The premise that all children can learn is a concept that has been embraced by policy makers and the public alike. What is harder to ascertain is whether all students have access to the tools, knowledge, and guidance they need to succeed. In many areas addressed in this survey, from teacher quality, to school building conditions, to challenging curricula and high expectations, many low income students and ethnic minority students and their teachers and principals constantly give responses that indicate these students do not have the same opportunities to learn, when compared to responses of those in schools with largely high income populations or in schools with a low proportion of ethnic minority students. (Markow, Fauth, & Gravitch, 2001, p. 6)

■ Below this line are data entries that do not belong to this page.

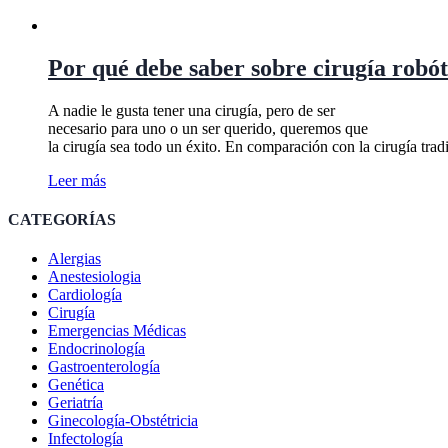
Por qué debe saber sobre cirugía robót
A nadie le gusta tener una cirugía, pero de ser
necesario para uno o un ser querido, queremos que
la cirugía sea todo un éxito. En comparación con la cirugía tradi
Leer más
CATEGORÍAS
Alergias
Anestesiologia
Cardiología
Cirugía
Emergencias Médicas
Endocrinología
Gastroenterología
Genética
Geriatría
Ginecología-Obstétricia
Infectología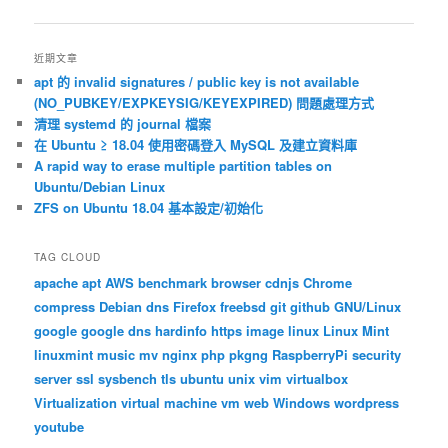
章
導
覽
近期文章
apt 的 invalid signatures / public key is not available
(NO_PUBKEY/EXPKEYSIG/KEYEXPIRED) 問題處理方式
清理 systemd 的 journal 檔案
在 Ubuntu ≥ 18.04 使用密碼登入 MySQL 及建立資料庫
A rapid way to erase multiple partition tables on
Ubuntu/Debian Linux
ZFS on Ubuntu 18.04 基本設定/初始化
TAG CLOUD
apache
apt
AWS
benchmark
browser
cdnjs
Chrome
compress
Debian
dns
Firefox
freebsd
git
github
GNU/Linux
google
google dns
hardinfo
https
image
linux
Linux Mint
linuxmint
music
mv
nginx
php
pkgng
RaspberryPi
security
server
ssl
sysbench
tls
ubuntu
unix
vim
virtualbox
Virtualization
virtual machine
vm
web
Windows
wordpress
youtube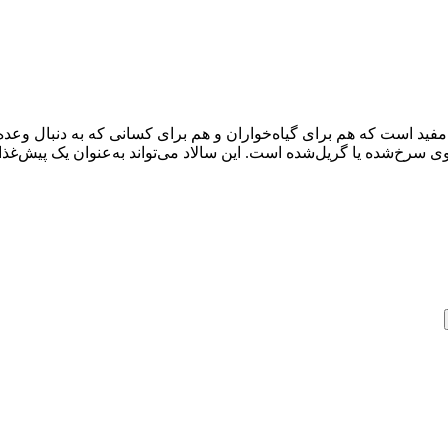
مفید است که هم برای گیاه‌خواران و هم برای کسانی که به دنبال وعده‌
ی سرخ‌شده یا گریل‌شده است. این سالاد می‌تواند به‌عنوان یک پیش‌غذ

There is also the issue of the continued unequal spending for the education of students in different school districts. The Education Trust recently released a report that asserts that in 42 states school districts with the greatest number of poor children have less money to spend per student than districts with the fewest poor children (Education Trust, 2001). The ‘‘savage inequalities’’ in educational provision so powerfully documented by Kozol (1991) are still with us. The facts are hard to ignore. The question is what to do about the situation. The professionalization, deregulation, and social justice agendas offer very different visions for how to remedy the current situation of inequality and injustice in public education. I now briefly examine each of these three visions for reform and identify what I think are their strengths and weaknesses. I also address the things I think none of the reform agendas addresses but are necessary if we are to see things change for the better.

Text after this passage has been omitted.